--- Provided data ---
* * *
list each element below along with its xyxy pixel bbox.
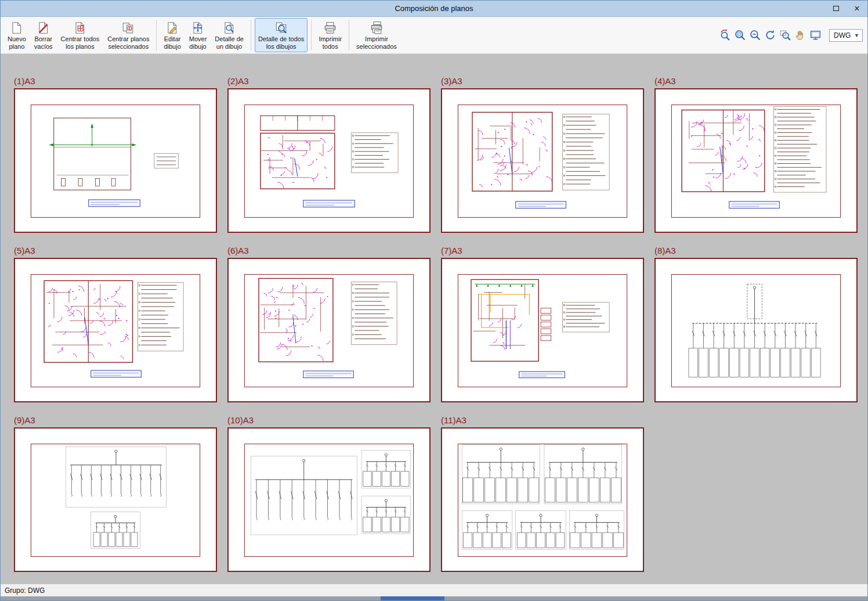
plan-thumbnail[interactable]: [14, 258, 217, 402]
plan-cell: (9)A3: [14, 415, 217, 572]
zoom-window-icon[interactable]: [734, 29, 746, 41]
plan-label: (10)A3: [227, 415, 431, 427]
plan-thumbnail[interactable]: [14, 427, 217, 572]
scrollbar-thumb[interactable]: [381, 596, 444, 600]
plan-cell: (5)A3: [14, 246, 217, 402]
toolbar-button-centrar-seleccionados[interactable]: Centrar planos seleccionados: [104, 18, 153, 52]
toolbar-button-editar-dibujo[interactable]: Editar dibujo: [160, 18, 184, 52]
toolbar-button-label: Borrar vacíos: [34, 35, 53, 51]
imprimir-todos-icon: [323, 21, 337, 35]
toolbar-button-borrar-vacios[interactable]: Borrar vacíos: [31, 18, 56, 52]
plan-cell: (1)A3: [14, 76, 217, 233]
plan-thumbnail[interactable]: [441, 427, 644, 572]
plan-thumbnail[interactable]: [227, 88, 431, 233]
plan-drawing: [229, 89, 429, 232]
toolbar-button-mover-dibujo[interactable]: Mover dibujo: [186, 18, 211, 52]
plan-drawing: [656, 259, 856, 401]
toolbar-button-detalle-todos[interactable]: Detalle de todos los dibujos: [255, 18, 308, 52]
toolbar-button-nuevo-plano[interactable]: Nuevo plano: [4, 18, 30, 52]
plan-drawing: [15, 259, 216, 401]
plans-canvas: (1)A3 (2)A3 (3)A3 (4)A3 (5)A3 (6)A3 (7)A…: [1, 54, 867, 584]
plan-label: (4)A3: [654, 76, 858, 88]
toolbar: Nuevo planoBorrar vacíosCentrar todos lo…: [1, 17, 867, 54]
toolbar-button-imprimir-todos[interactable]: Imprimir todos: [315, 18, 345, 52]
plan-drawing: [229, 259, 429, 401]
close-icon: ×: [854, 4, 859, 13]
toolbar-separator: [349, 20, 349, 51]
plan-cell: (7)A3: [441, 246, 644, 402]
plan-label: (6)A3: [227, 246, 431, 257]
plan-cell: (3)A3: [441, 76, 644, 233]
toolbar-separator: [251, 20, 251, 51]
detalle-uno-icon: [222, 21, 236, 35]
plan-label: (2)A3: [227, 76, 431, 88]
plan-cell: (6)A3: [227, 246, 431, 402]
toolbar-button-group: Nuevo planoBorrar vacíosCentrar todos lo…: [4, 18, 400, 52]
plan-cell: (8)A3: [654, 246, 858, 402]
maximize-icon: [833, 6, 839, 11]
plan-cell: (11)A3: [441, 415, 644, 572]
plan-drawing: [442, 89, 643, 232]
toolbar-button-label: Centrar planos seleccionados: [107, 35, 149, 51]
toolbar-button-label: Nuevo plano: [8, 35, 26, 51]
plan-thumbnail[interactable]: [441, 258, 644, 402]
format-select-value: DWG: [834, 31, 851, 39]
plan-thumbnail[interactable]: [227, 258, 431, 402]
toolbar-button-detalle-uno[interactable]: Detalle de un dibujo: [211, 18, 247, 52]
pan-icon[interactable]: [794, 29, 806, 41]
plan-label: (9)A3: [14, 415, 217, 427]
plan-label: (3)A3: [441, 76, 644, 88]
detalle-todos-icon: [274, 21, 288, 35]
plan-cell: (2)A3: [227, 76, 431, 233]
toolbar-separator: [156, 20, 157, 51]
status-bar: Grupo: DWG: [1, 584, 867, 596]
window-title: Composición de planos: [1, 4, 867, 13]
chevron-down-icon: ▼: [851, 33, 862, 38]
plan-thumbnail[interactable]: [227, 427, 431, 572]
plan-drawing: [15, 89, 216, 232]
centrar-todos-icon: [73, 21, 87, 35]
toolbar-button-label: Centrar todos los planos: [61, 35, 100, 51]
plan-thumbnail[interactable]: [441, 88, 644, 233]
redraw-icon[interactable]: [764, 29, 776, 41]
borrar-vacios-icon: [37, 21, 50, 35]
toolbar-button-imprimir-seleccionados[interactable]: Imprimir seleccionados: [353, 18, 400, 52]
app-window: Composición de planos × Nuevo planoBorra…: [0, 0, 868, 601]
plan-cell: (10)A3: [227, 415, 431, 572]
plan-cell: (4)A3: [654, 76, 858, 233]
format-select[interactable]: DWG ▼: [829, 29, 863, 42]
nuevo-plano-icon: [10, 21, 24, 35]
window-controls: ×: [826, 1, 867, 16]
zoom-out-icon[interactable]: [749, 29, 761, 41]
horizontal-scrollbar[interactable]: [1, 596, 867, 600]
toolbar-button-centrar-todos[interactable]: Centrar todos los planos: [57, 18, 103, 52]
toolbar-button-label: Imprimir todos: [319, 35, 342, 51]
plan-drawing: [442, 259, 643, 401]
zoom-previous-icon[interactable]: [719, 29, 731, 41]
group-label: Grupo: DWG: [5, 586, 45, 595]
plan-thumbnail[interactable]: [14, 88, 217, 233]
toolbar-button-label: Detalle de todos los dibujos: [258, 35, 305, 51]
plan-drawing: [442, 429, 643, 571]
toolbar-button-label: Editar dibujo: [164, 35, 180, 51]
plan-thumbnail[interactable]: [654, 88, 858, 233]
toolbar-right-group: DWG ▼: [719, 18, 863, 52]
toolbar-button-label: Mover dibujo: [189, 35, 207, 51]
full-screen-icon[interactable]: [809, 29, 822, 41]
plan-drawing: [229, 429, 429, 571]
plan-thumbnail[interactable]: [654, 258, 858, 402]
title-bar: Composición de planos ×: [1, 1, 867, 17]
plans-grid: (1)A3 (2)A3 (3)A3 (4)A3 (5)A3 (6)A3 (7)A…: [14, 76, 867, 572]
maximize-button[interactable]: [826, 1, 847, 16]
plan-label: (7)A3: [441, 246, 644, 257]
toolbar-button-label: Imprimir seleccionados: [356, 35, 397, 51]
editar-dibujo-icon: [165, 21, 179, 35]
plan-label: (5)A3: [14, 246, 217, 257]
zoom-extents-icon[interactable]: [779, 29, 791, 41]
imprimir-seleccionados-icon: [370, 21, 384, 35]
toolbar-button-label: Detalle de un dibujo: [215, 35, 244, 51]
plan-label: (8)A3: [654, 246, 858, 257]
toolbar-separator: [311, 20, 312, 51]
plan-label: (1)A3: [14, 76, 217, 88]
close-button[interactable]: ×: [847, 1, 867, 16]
* * *
--- Problem to work on ---
Write out the data precisely as given, excluding the pictures.

--- Response ---
list each element below along with its xyxy pixel bbox.
plan-thumbnail[interactable]: [14, 258, 217, 402]
plan-cell: (9)A3: [14, 415, 217, 572]
zoom-window-icon[interactable]: [734, 29, 746, 41]
plan-label: (10)A3: [227, 415, 431, 427]
plan-thumbnail[interactable]: [14, 427, 217, 572]
scrollbar-thumb[interactable]: [381, 596, 444, 600]
plan-cell: (5)A3: [14, 246, 217, 402]
toolbar-button-centrar-seleccionados[interactable]: Centrar planos seleccionados: [104, 18, 153, 52]
toolbar-button-editar-dibujo[interactable]: Editar dibujo: [160, 18, 184, 52]
toolbar-button-label: Borrar vacíos: [34, 35, 53, 51]
imprimir-todos-icon: [323, 21, 337, 35]
toolbar-button-borrar-vacios[interactable]: Borrar vacíos: [31, 18, 56, 52]
plan-cell: (1)A3: [14, 76, 217, 233]
plan-thumbnail[interactable]: [441, 427, 644, 572]
plan-thumbnail[interactable]: [227, 88, 431, 233]
plan-drawing: [229, 89, 429, 232]
toolbar-button-mover-dibujo[interactable]: Mover dibujo: [186, 18, 211, 52]
plan-drawing: [656, 259, 856, 401]
toolbar-button-detalle-todos[interactable]: Detalle de todos los dibujos: [255, 18, 308, 52]
toolbar-button-nuevo-plano[interactable]: Nuevo plano: [4, 18, 30, 52]
plan-drawing: [15, 259, 216, 401]
plans-canvas: (1)A3 (2)A3 (3)A3 (4)A3 (5)A3 (6)A3 (7)A…: [1, 54, 867, 584]
plan-label: (4)A3: [654, 76, 858, 88]
toolbar: Nuevo planoBorrar vacíosCentrar todos lo…: [1, 17, 867, 54]
toolbar-button-imprimir-todos[interactable]: Imprimir todos: [315, 18, 345, 52]
plan-drawing: [229, 259, 429, 401]
close-icon: ×: [854, 4, 859, 13]
toolbar-separator: [349, 20, 349, 51]
plan-cell: (7)A3: [441, 246, 644, 402]
plan-label: (6)A3: [227, 246, 431, 257]
plan-cell: (3)A3: [441, 76, 644, 233]
toolbar-separator: [251, 20, 251, 51]
detalle-uno-icon: [222, 21, 236, 35]
plan-label: (2)A3: [227, 76, 431, 88]
plan-cell: (6)A3: [227, 246, 431, 402]
toolbar-button-group: Nuevo planoBorrar vacíosCentrar todos lo…: [4, 18, 400, 52]
plan-cell: (8)A3: [654, 246, 858, 402]
maximize-icon: [833, 6, 839, 11]
plan-cell: (11)A3: [441, 415, 644, 572]
plan-drawing: [442, 89, 643, 232]
toolbar-button-label: Centrar planos seleccionados: [107, 35, 149, 51]
toolbar-button-label: Nuevo plano: [8, 35, 26, 51]
plan-thumbnail[interactable]: [441, 258, 644, 402]
format-select-value: DWG: [834, 31, 851, 39]
plan-thumbnail[interactable]: [227, 258, 431, 402]
toolbar-button-detalle-uno[interactable]: Detalle de un dibujo: [211, 18, 247, 52]
pan-icon[interactable]: [794, 29, 806, 41]
plan-label: (9)A3: [14, 415, 217, 427]
plan-label: (3)A3: [441, 76, 644, 88]
detalle-todos-icon: [274, 21, 288, 35]
plan-cell: (2)A3: [227, 76, 431, 233]
toolbar-separator: [156, 20, 157, 51]
status-bar: Grupo: DWG: [1, 584, 867, 596]
window-title: Composición de planos: [1, 4, 867, 13]
chevron-down-icon: ▼: [851, 33, 862, 38]
plan-thumbnail[interactable]: [227, 427, 431, 572]
plan-drawing: [15, 89, 216, 232]
centrar-todos-icon: [73, 21, 87, 35]
toolbar-button-label: Centrar todos los planos: [61, 35, 100, 51]
plan-thumbnail[interactable]: [441, 88, 644, 233]
redraw-icon[interactable]: [764, 29, 776, 41]
borrar-vacios-icon: [37, 21, 50, 35]
toolbar-button-imprimir-seleccionados[interactable]: Imprimir seleccionados: [353, 18, 400, 52]
app-window: Composición de planos × Nuevo planoBorra…: [0, 0, 868, 601]
plan-cell: (10)A3: [227, 415, 431, 572]
plan-cell: (4)A3: [654, 76, 858, 233]
format-select[interactable]: DWG ▼: [829, 29, 863, 42]
nuevo-plano-icon: [10, 21, 24, 35]
window-controls: ×: [826, 1, 867, 16]
zoom-out-icon[interactable]: [749, 29, 761, 41]
horizontal-scrollbar[interactable]: [1, 596, 867, 600]
toolbar-button-centrar-todos[interactable]: Centrar todos los planos: [57, 18, 103, 52]
toolbar-button-label: Imprimir todos: [319, 35, 342, 51]
plan-drawing: [442, 259, 643, 401]
zoom-previous-icon[interactable]: [719, 29, 731, 41]
group-label: Grupo: DWG: [5, 586, 45, 595]
plan-thumbnail[interactable]: [14, 88, 217, 233]
toolbar-button-label: Detalle de todos los dibujos: [258, 35, 305, 51]
plan-drawing: [442, 429, 643, 571]
toolbar-button-label: Editar dibujo: [164, 35, 180, 51]
plan-thumbnail[interactable]: [654, 88, 858, 233]
toolbar-right-group: DWG ▼: [719, 18, 863, 52]
toolbar-button-label: Mover dibujo: [189, 35, 207, 51]
full-screen-icon[interactable]: [809, 29, 822, 41]
plan-drawing: [229, 429, 429, 571]
plan-thumbnail[interactable]: [654, 258, 858, 402]
title-bar: Composición de planos ×: [1, 1, 867, 17]
plans-grid: (1)A3 (2)A3 (3)A3 (4)A3 (5)A3 (6)A3 (7)A…: [14, 76, 867, 572]
maximize-button[interactable]: [826, 1, 847, 16]
plan-label: (7)A3: [441, 246, 644, 257]
toolbar-button-label: Imprimir seleccionados: [356, 35, 397, 51]
editar-dibujo-icon: [165, 21, 179, 35]
plan-label: (5)A3: [14, 246, 217, 257]
zoom-extents-icon[interactable]: [779, 29, 791, 41]
imprimir-seleccionados-icon: [370, 21, 384, 35]
toolbar-button-label: Detalle de un dibujo: [215, 35, 244, 51]
plan-label: (8)A3: [654, 246, 858, 257]
toolbar-separator: [311, 20, 312, 51]
plan-label: (1)A3: [14, 76, 217, 88]
close-button[interactable]: ×: [847, 1, 867, 16]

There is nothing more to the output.